**** MATERIAL SHOWN ****

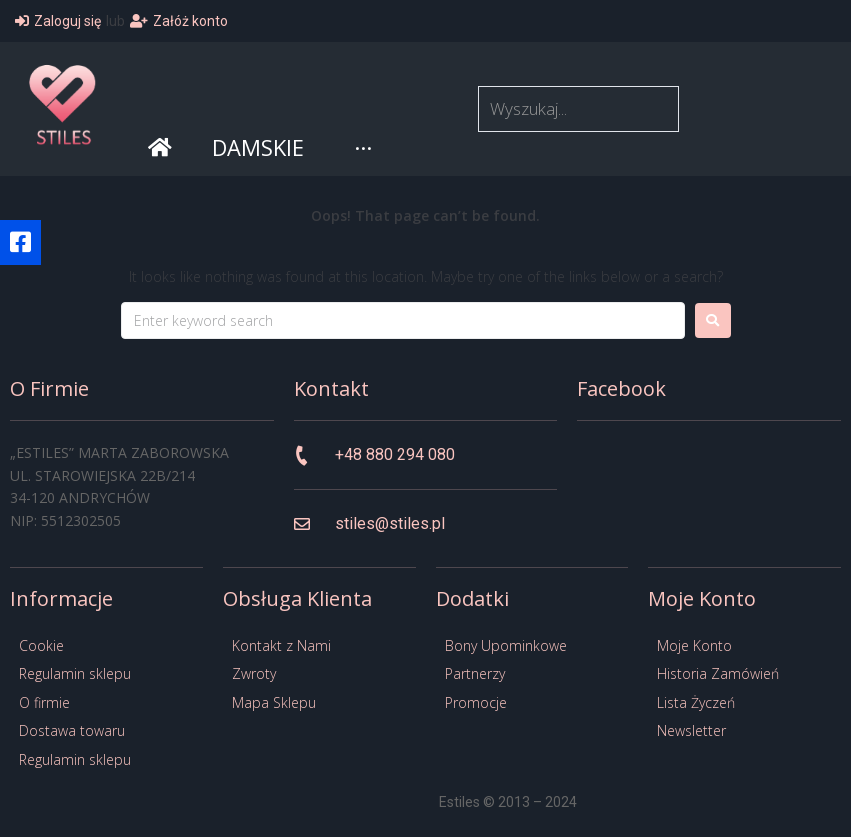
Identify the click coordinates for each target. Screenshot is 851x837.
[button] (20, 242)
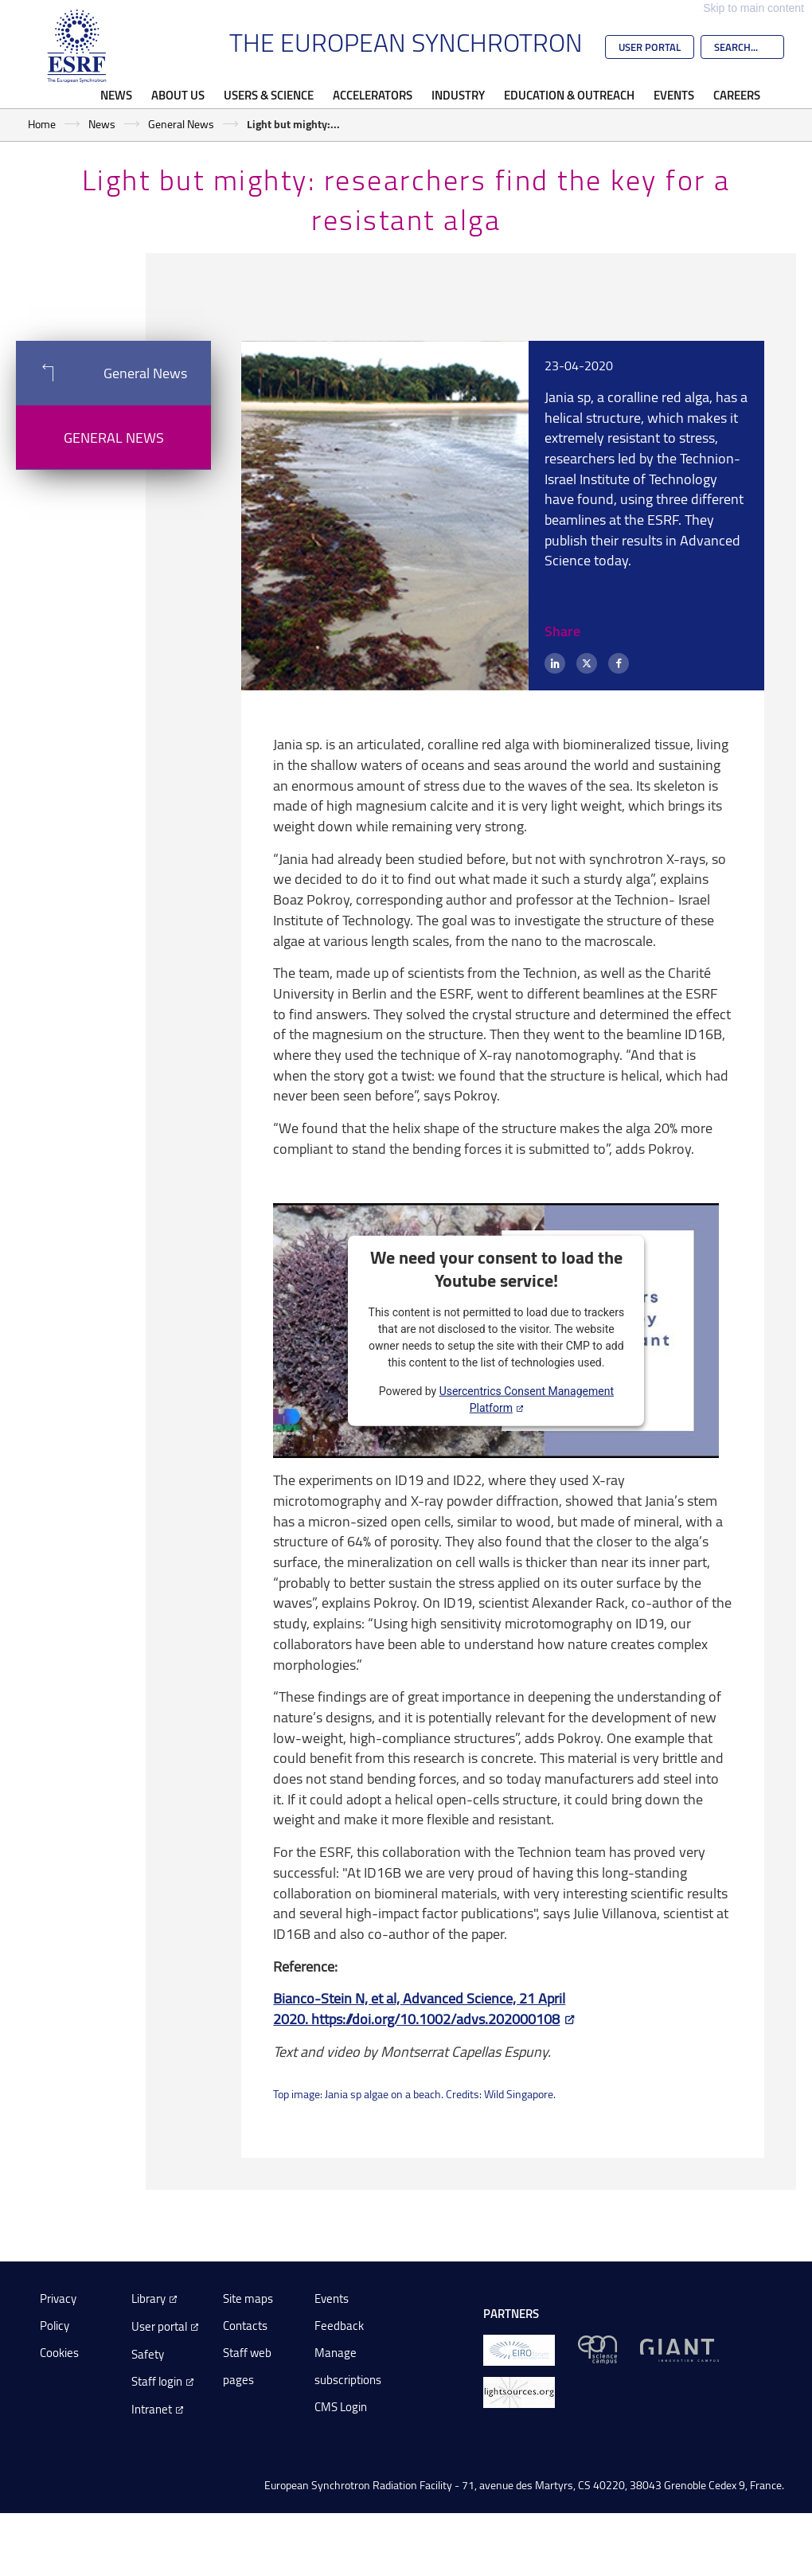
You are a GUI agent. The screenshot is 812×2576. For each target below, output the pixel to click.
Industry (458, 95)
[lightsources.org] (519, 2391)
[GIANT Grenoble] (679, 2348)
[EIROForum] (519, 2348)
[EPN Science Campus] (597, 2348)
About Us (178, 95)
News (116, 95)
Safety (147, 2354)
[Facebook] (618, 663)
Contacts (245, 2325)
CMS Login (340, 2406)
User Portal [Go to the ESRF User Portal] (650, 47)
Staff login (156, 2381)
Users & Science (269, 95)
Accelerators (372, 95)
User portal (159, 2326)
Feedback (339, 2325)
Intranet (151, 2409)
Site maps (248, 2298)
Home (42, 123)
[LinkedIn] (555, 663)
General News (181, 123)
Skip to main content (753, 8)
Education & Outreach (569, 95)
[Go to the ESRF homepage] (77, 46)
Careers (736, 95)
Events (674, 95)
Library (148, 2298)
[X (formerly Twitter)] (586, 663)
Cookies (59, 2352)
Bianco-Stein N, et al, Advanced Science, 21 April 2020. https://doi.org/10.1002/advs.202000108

****

WORK TO COMPLETE
Copy the records above exactly, from the first line through the line containing "Skip to main content (753, 8)", and leave out the pictures.

WRITTEN REPLY
Identify the click coordinates for each target. Screenshot is 851x837.
[button] (20, 242)
You are a GUI agent. The screenshot is 812×2576. For each target below, output the pixel to click.
Industry (458, 95)
[lightsources.org] (519, 2391)
[GIANT Grenoble] (679, 2348)
[EIROForum] (519, 2348)
[EPN Science Campus] (597, 2348)
About Us (178, 95)
News (116, 95)
Safety (147, 2354)
[Facebook] (618, 663)
Contacts (245, 2325)
CMS Login (340, 2406)
User Portal [Go to the ESRF User Portal] (650, 47)
Staff login (156, 2381)
Users & Science (269, 95)
Accelerators (372, 95)
User portal (159, 2326)
Feedback (339, 2325)
Intranet (151, 2409)
Site maps (248, 2298)
Home (42, 123)
[LinkedIn] (555, 663)
General News (181, 123)
Skip to main content (753, 8)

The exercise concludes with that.